Le rôle que la puissance de l’Âme joue dans l’univers donne lieu à plusieurs questions. On peut les résoudre par le développement du principe suivant : L’Âme gouverne l’univers par la Raison[1]. Comme la raison séminale de chaque individu comprend tous les modes de l’existence du corps qu’elle anime, et que la Raison totale de l’univers comprend les raisons séminales de tous les individus, il en résulte que gouverner l’univers par la Raison c’est, pour l’Âme, faire arriver à l’existence et développer successivement dans le monde sensible toutes les raisons séminales contenues dans la Raison totale de l’univers. Pour cela, elle n’a pas besoin de raisonner. Il lui suffit d’un acte d’imagination par lequel, tout en demeurant en elle-même, elle produit à la fois la matière et les raisons séminales qui, en façonnant la matière, constituent tous les êtres vivants. De là vient que toutes choses forment un ensemble harmonieux, et que même ce qui est moins bon concourt à la perfection de l’univers[2].

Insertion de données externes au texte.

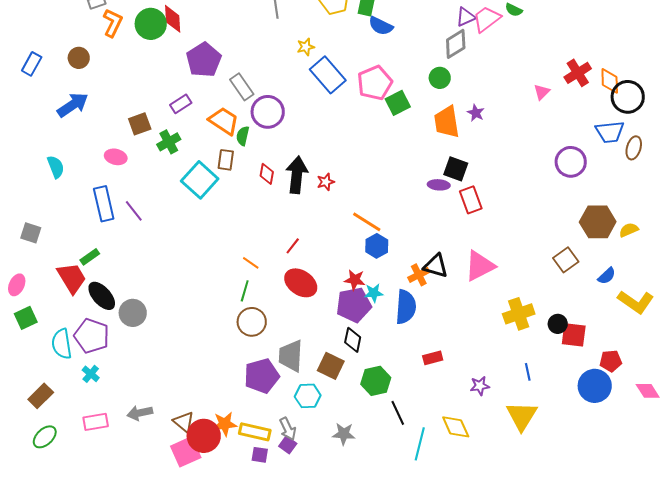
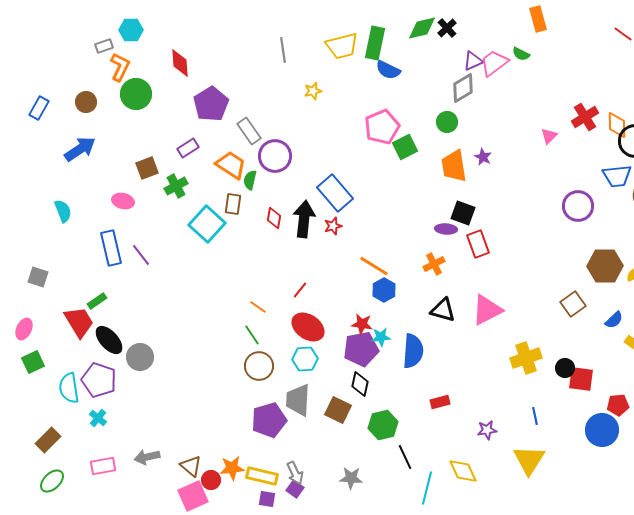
green circle: (151, 24) -> (136, 94), moved
blue rectangle: (328, 75) -> (335, 193), moved
orange cross: (419, 275) -> (434, 264), moved
green line: (245, 291) -> (252, 335), turned -50
cyan hexagon: (308, 396) -> (305, 359), moved
red circle: (204, 436) -> (211, 480), size x0.6

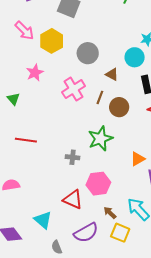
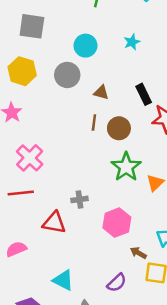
cyan circle: (135, 57) -> (85, 46), moved
pink cross: (74, 89) -> (30, 158), moved
green star: (100, 139) -> (126, 167), moved
red triangle: (73, 199) -> (54, 223), moved
purple semicircle: (86, 233) -> (117, 283), size x0.7

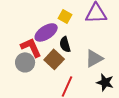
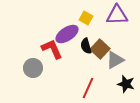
brown square: (54, 59) -> (100, 49), moved
gray circle: (25, 62) -> (33, 68), moved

(XVII-XVIII) L’Âme universelle comprend deux parties analogues aux deux parties de l’âme humaine : ce sont la Puissance principale de l’Âme et la Puissance naturelle et génératrice. La Puissance principale de l’Âme contemple l’Intelligence divine et conçoit ainsi les idées ou formes pures dont l’ensemble constitue le monde intelligible. La Puissance naturelle et génératrice reçoit de la Puissance principale de l’Âme les idées sous la forme de raisons séminales, dont l’ensemble constitue la Raison totale de l’univers ; elle transmet ces raisons à la matière, et donne ainsi naissance à tous les êtres. Il en résulte que le monde sensible est fait à la ressemblance du monde intelligible, et que c’est une image qui se forme perpétuellement.


LIVRE IV.
DE LA MATIÈRE[3].

(§ I) Les philosophes s’accordent à définir la matière la substance, le sujet, le réceptacle des formes. Mais les uns [les Stoïciens] regardent la matière comme un corps sans qualité ; les autres [les Pythagoriciens, les Platoniciens, les Péripatéticiens] la croient incorporelle ; quelques-uns de ces derniers en distinguent deux espèces, la substance des corps ou matière sensible, et la substance des formes incorporelles ou matière intelligible.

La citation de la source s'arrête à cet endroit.